Publication sur The Conversation

Afghanistan : Des milices pour quoi faire ?

Donald Trump s’est toujours refusé à livrer un plan de lutte contre Daech. Il a, en revanche, maintes fois affirmé son intention d’intensifier les bombardements aériens contre l’organisation terroriste et sa volonté de rompre avec la stratégie de l’actuel gouvernement américain en la matière. Au lendemain de son élection à la présidence des États-Unis, la politique récente de l’administration Obama en Irak et en Afghanistan – à savoir, limiter l’envoi de forces armées à l’étranger et faire la guerre par procuration, par le biais de milices locales – pourrait être remise en cause. En Afghanistan, qu’en est-il de ces milices, quinze ans après les débuts de l’intervention américaine ?

Les contradictions de la politique américaine

Confrontée à la montée de l’insurrection talibane et à la légitimité déclinante du gouvernement afghan, l’armée américaine a engagé depuis maintenant dix ans un processus de recrutement, d’armement et de financement de milices locales, parallèlement à la mise en place d’une stratégie de contre-insurrection (counter-insurgency, COIN) à partir de 2009. Le recours à ces milices présente notamment l’avantage de fournir des forces supplétives à moindre coût, possédant une meilleure connaissance du terrain, et capables d’opérer selon les mêmes modalités que les insurgés.

Dans une logique de contre-insurrection, ces milices sont par ailleurs censées aider le gouvernement afghan à étendre son influence, et donc sa légitimité, dans des zones qui lui restaient jusque-là inaccessibles.

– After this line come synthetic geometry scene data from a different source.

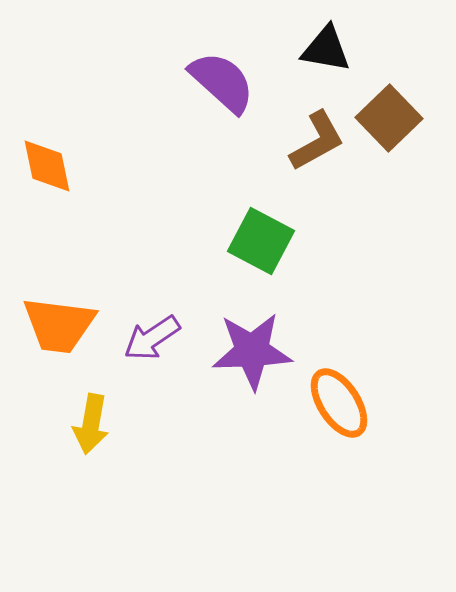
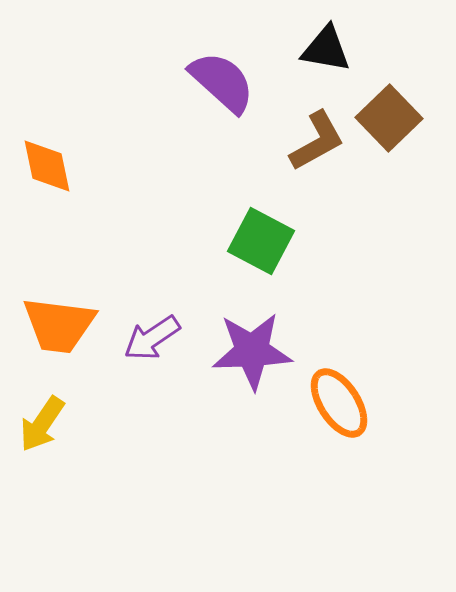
yellow arrow: moved 49 px left; rotated 24 degrees clockwise
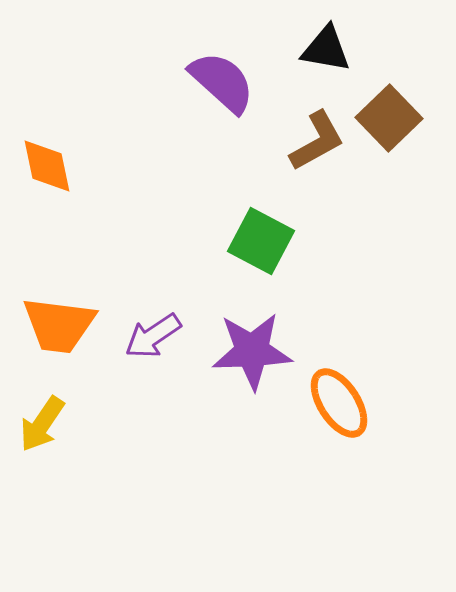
purple arrow: moved 1 px right, 2 px up
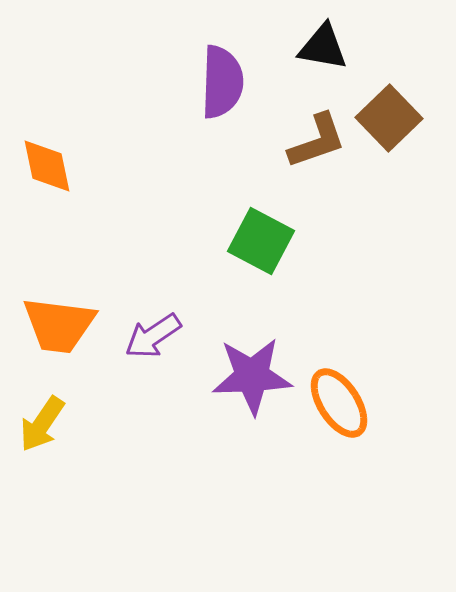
black triangle: moved 3 px left, 2 px up
purple semicircle: rotated 50 degrees clockwise
brown L-shape: rotated 10 degrees clockwise
purple star: moved 25 px down
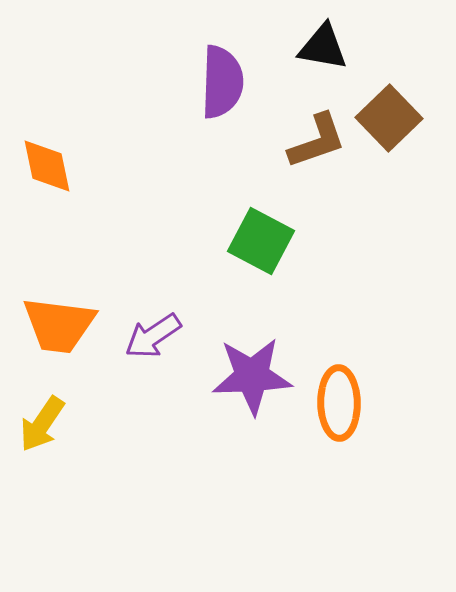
orange ellipse: rotated 32 degrees clockwise
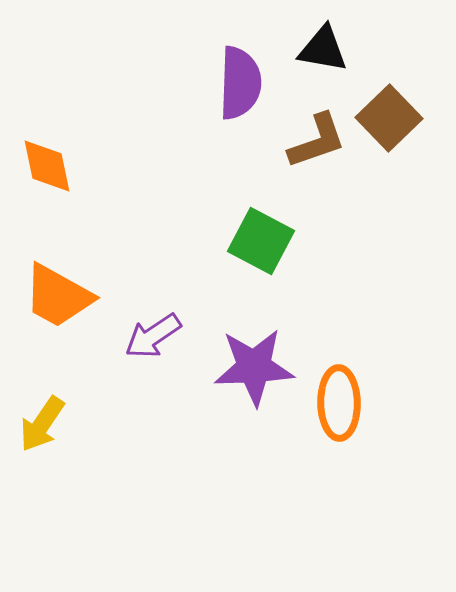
black triangle: moved 2 px down
purple semicircle: moved 18 px right, 1 px down
orange trapezoid: moved 1 px left, 29 px up; rotated 22 degrees clockwise
purple star: moved 2 px right, 9 px up
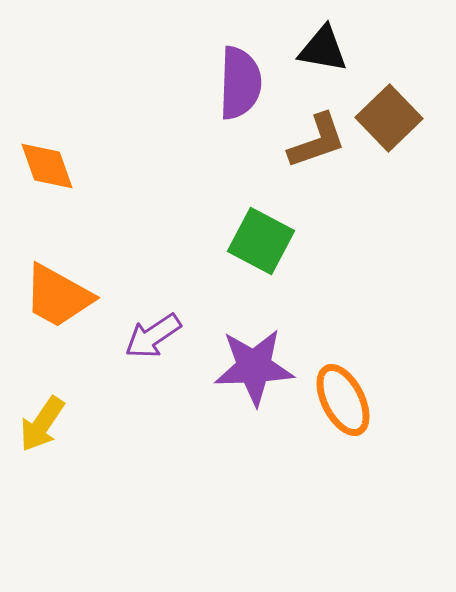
orange diamond: rotated 8 degrees counterclockwise
orange ellipse: moved 4 px right, 3 px up; rotated 26 degrees counterclockwise
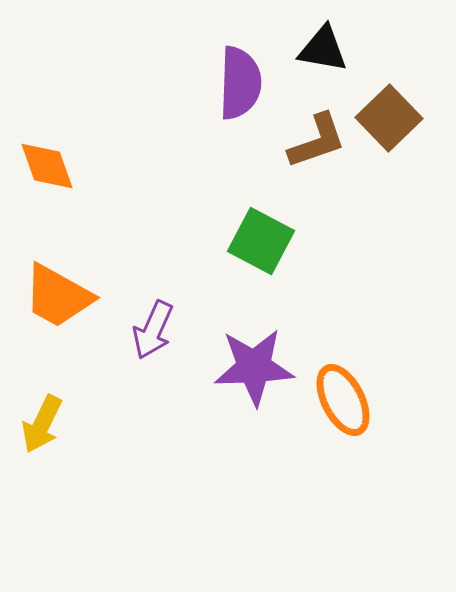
purple arrow: moved 6 px up; rotated 32 degrees counterclockwise
yellow arrow: rotated 8 degrees counterclockwise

Cette logique de délégation de l’exercice de la violence à des acteurs armés non-étatiques (et mal contrôlés) va pourtant à l’encontre du projet de construction de l’État afghan qui consiste, par définition, à lui garantir le monopole de cette violence.

Dès 2006, un certain nombre d’initiatives et d’expérimentations ont en effet été lancées sur la base du modèle irakien du tribal engagement de l’Anbar Awakening – aussi connu sous le nom de Sons of Iraq, entamé à l’automne 2006 et dont le succès (temporaire) est présumé transposable au théâtre afghan. L’ancien président Karzaï s’est longtemps opposé à ces divers efforts, qu’il considère dangereux car susceptibles de remettre en cause le monopole (déjà très relatif) de l’État central sur l’exercice de la violence.

Stratégie de décharge

David Petraeus en Irak en 2007. Col. Steve Boylan/Wikimedia

En août 2010, devant la recrudescence de ces milices non-étatiques, il s’est toutefois laissé convaincre par David Petraeus, nouveau commandant de la Force internationale d’assistance et de sécurité en Afghanistan (FIAS), de signer un décret présidentiel autorisant la mise en place de ce qui deviendra l’Afghan Local Police (ALP), dans le but d’absorber et d’intégrer les différents programmes. La création de l’ALP permettait alors aux Américains de légitimer et de légaliser bon nombre des milices qu’ils avaient déjà armées et entraînées.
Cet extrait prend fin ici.